#### PROMPT:
Exact transcription of the data below is required, without the images.
-------- GIVEN RECORDS --------
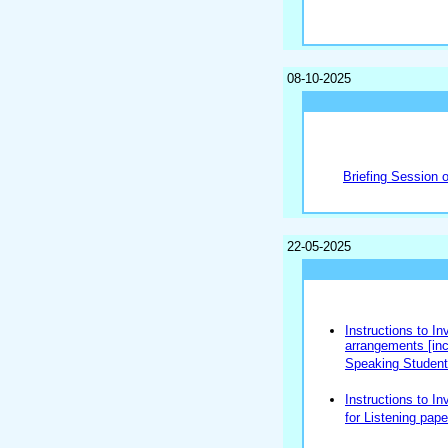
08-10-2025
Briefing Session 
22-05-2025
Instructions to In
arrangements [incl
Speaking Students
Instructions to In
for Listening pape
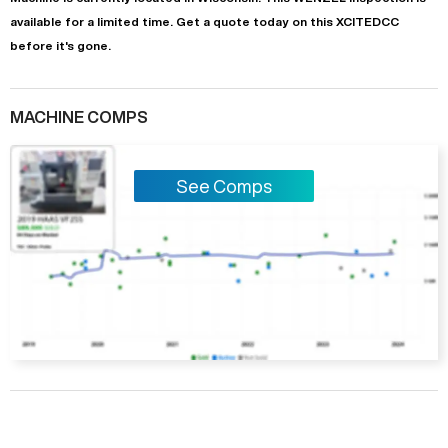
available for a limited time.
Get a quote today on this XCITEDCC
before it's gone.
MACHINE COMPS
See Comps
--------
#### EXERCISE RESPONSE:
08-10-2025
Briefing Session 
22-05-2025
Instructions to In
arrangements [incl
Speaking Students
Instructions to In
for Listening pape
available for a limited time.
Get a quote today on this XCITEDCC
before it's gone.
MACHINE COMPS
See Comps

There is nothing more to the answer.